OP: What have been some of the legal hurdles you’ve had to jump in the process of going commercial and where did you turn to navigate the particularities of Indiana liquor laws? Is a cysery classified as a winery, a brewery, or something else entirely?

JR: In Indiana, we are classified as a “small farm winery.” That means we can produce and sell our product on site. If we want to sell elsewhere in the state, we have to go through a distributor, as Indiana has a three-tier system. It’s a little frustrating, as our facility is minutes away from groceries and restaurants that specialize in local products. It’d be great to just drive over and sell to them directly (and make more money per case/bottle), but we have to go through the middleman. However, a good distributor can do a lot in terms of marketing, etc., so we are trying to see this as a silver lining situation.

Also of interest in Indiana is our Sunday blue law.  Basically, no one can sell alcohol for home consumption on Sundays (restaurants that serve food can sell on premises). However, wineries and breweries are exempt from the law which is a nice perk—especially in a college town where forgetful students might be happy to have another place to get a bottle of something on Sundays.

In terms of the federal regs, we operate as a winery. The main rules apply: We have to have our formulas and labels approved, we have to pay taxes, we have to have a bond on the winery. The main issue for mead makers lies in the outdated definitions for mead and its relatives. For us, this means that, while we can use the term “cyser” on our labels, we also have to include the phrase “honey wine”—and CANNOT say “mead.” It’s not a huge thing, but it’s a bit wonky. The American Mead Makers Association has had some success in lobbying for rules that better represent our work, but it’s a slow process.

OP: I hear you’re at a point where you’re finishing off a good portion of your build out and will be able to start production soon. What parts of the space are you most pleased with?

JR: We are getting there. The building is a cool one, in an area of Bloomington that’s experiencing a bit of growth and excitement. One of our partners owns it and runs a consulting firm there, as well, so we are converting part of it for our cysery. About half the basement will be our production area—it will be tight, but pretty cool, with a corrugated steel ceiling and brand-new walls. The first floor will feature a tasting room in a cozy space with a cool blend of old woodwork and modern lighting. The outdoor area is coming together with some landscaping that will lend itself to some (eventual) deck seating and opportunities for music and other events.

OP: What about plans to bottle and distribute? Any chance we will be able to find Oddball outside of Indiana in the future?

JR: It will probably be a while before we get out of Indiana. Our internal mantra is “no worries, no hurries.” All three of us still have day jobs, for starters. We also just want to keep pace with our own learning curve. It’s kind of like starting a new degree program, and we are nearing the end of our bachelor’s. There’s plenty more to master, for sure. Besides, cyser, like all meads, takes at least eight months to age, so we’re going to take a little time to get our stocks up.
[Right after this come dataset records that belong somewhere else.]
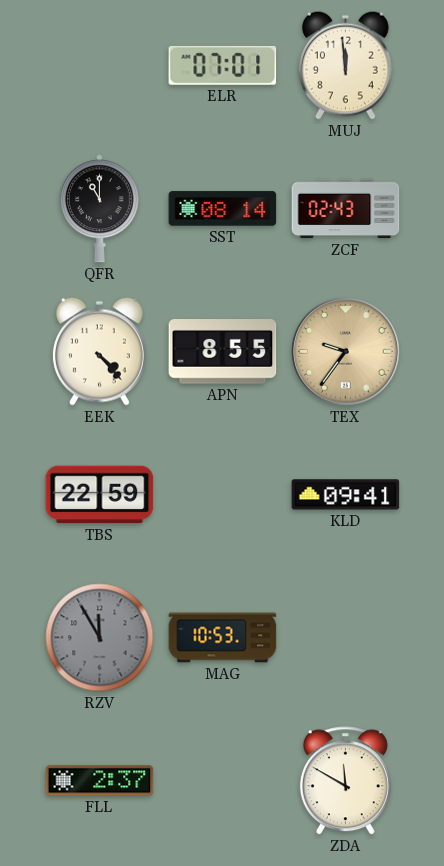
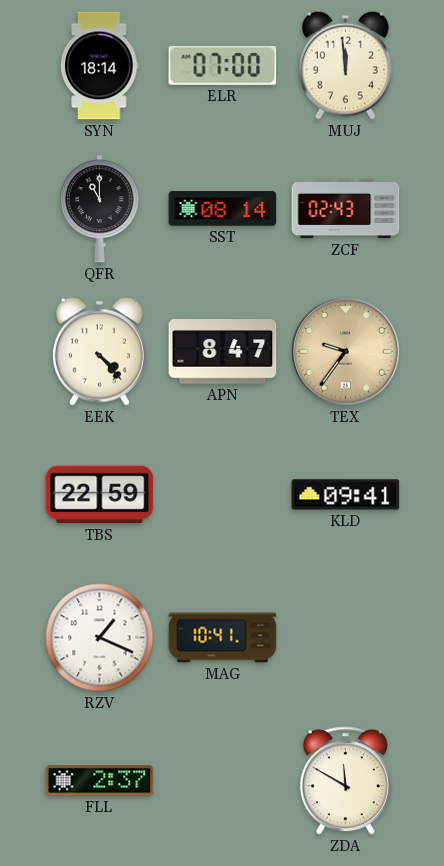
SYN: none -> 18:14
ELR: 07:01 -> 07:00
APN: 8:55 -> 8:47
RZV: 11:55 -> 1:19
RZV dial: grey -> white
MAG: 10:53 -> 10:41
In any event, the plan is to open our doors in the first months of 2016. We’ll balance our sales between the tasting room and Bloomington retail outlets at first, and see where it goes.

OP: If you could have anyone in the world be the brand ambassador for Oddball who would you choose and why?

JR: I don’t know, really. The recent Carol Danvers/Captain Marvel is pretty much a badass, and would probably like a cold glass of cyser after she gets done zapping the bad guys. But that’s pretty geeked out, isn’t it? And she’s not real.

The Oddball Fermentables team broke ground on their Bloomington, Indiana production space and tasting room in Summer 2015

 Oddball Fermentables is very much being built from the ground up.